This semester, the Ministry Formation Seminar is exploring the theme of disciple-making. As part of that seminar, teams of students are preparing and delivering sermons on the theme of discipleship from Colossians. Altogether, there will be eight sermons on aspects of discipleship based on the Fruitfulness on the Frontline sermon outlines. The sermons are entirely the work of the students in the ministry course at Union College. The first sermon seeks to present the big picture of our relationship to Christ as being foundational for our Christian discipleship. You can read the full text below the fold.

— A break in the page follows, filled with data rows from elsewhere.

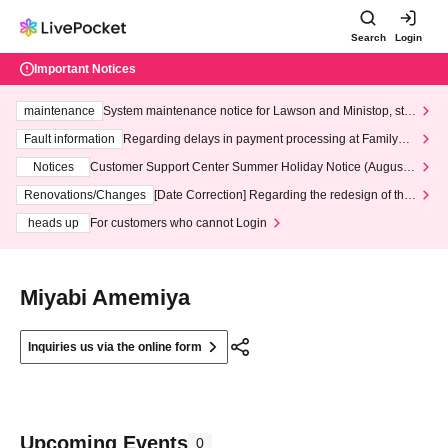
Search
Login
Important Notices
maintenance
System maintenance notice for Lawson and Ministop, star
ting at 3:00 AM on Wednesday (Wed)
Fault information
Regarding delays in payment processing at FamilyMa
rt stores
Notices
Customer Support Center Summer Holiday Notice (August 1
3th - August 14th, 2026)
Renovations/Changes
[Date Correction] Regarding the redesign of the
LivePocket website's top page
heads up
For customers who cannot Login
Miyabi Amemiya
Inquiries us via the online form
Upcoming Events
0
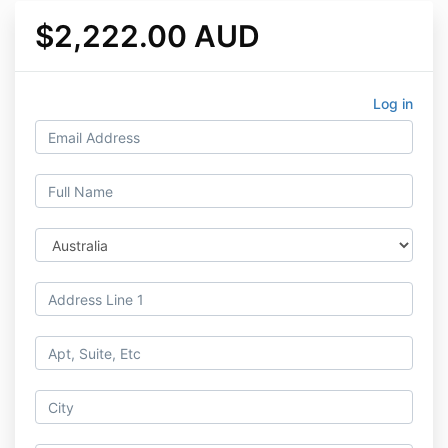
$2,222.00 AUD
Log in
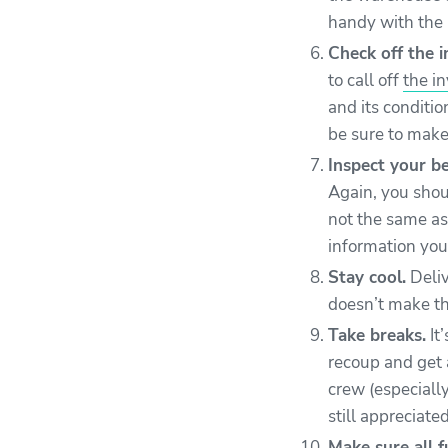
handy with the 
Check off the i
to call off
the i
and its conditio
be sure to make
Inspect your be
Again, you shou
not the same as 
information you’
Stay cool.
Deliv
doesn’t make th
Take breaks.
It
recoup and get a
crew (especiall
still appreciate
Make sure all f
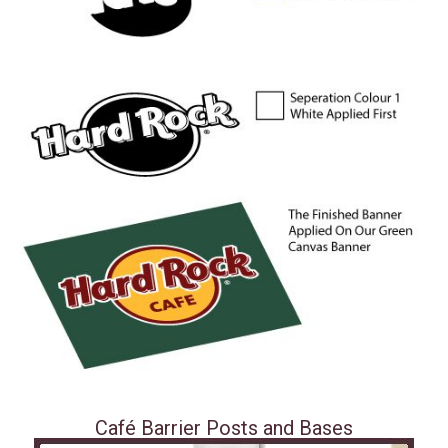
Café Barrier Posts and Bases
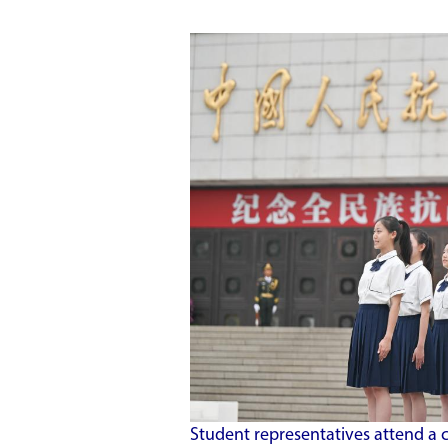
Student representatives attend a 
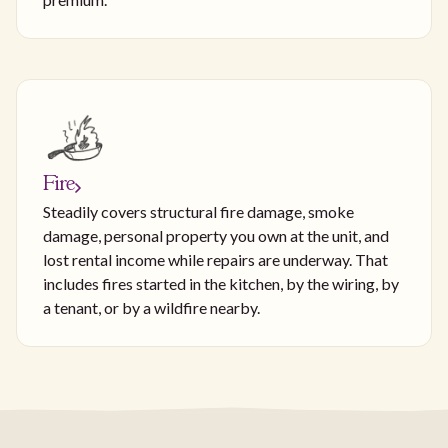
Fire
Steadily covers structural fire damage, smoke
damage, personal property you own at the unit, and
lost rental income while repairs are underway. That
includes fires started in the kitchen, by the wiring, by
a tenant, or by a wildfire nearby.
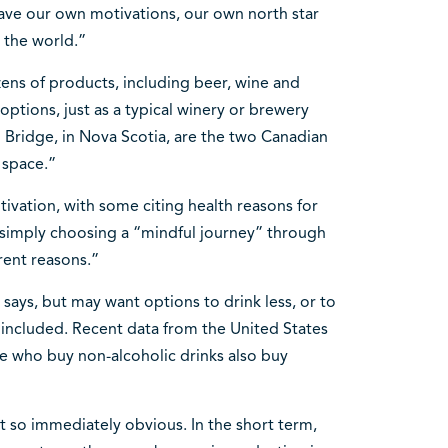
ave our own motivations, our own north star
 the world.”
ens of products, including beer, wine and
 options, just as a typical winery or brewery
Bridge, in Nova Scotia, are the two Canadian
 space.”
ivation, with some citing health reasons for
 simply choosing a “mindful journey” through
rent reasons.”
says, but may want options to drink less, or to
l included. Recent data from the United States
e who buy non-alcoholic drinks also buy
 so immediately obvious. In the short term,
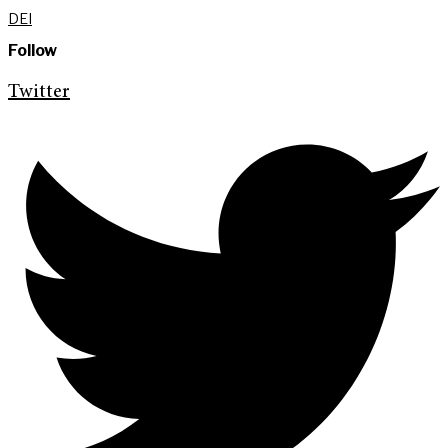
DEI
Follow
Twitter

In 1990 a picture was taken of our solar system from 3.7 billion miles away. In it, earth is barely visible. The photo, renowned for its ability to communicate the sheer vastness of space and the smallness of earth, prompted the philosopher, author and astronomer Carl Sagan to say this:

“…Consider again that dot. That’s here. That’s home. That’s us. On it everyone you love, everyone you know, everyone you ever heard of, every human being who ever was, lived out their lives. …every hero and coward, every creator and destroyer of civilization, every king and peasant, every young couple in love, every mother and father, hopeful child, inventor and explorer, every teacher of morals, every corrupt politician, every ‘superstar,’ every ‘supreme leader,’ every saint and sinner in the history of our species lived there – on a mote of dust suspended in a sunbeam.”

Jesus is responsible for creating all of what Mr. Sagan lists.

As we begin a new series on discipleship, it is amazing that we are discipled by the very same person, the one responsible for creating all things. He is the creator and sustainer of the universe and he is all we need. We are called to follow him and to be his disciple.

As we look at the passage in Colossians 1 we will see that being a disciple is about being ‘in Christ’, and that Jesus is the Creator of all, and the Sustainer of all. This tells us that we don’t need anything else to grow in Christian maturity except him.  False religion would have us believe that Christ couldn’t possibly be all we need to both come to God and grow in God, but here Paul dispels that idea. He says that Christ is all we need.

When those who are disciples make disciples, the gospel spreads, and this is exactly how the church in Colossae had come into being. Paul previously spent three years in Ephesus during his third missionary journey, and while there he discipled Epaphras. And Epaphras then went on to plant the church in Colossae.

It would appear from some churches’ websites that they think they are the best churches in the world. We portray ourselves in the best possible light. We are selective about the truth. Whereas, when Epaphras returned to Paul with news of how the young church in Colossae was doing, he was honest. There were positives and negatives, just like there are in our congregations. Paul writes to address a dangerous teaching that had infiltrated the church, and was threatening to destroy them. He also writes to encourage the church to grow towards true Christian maturity.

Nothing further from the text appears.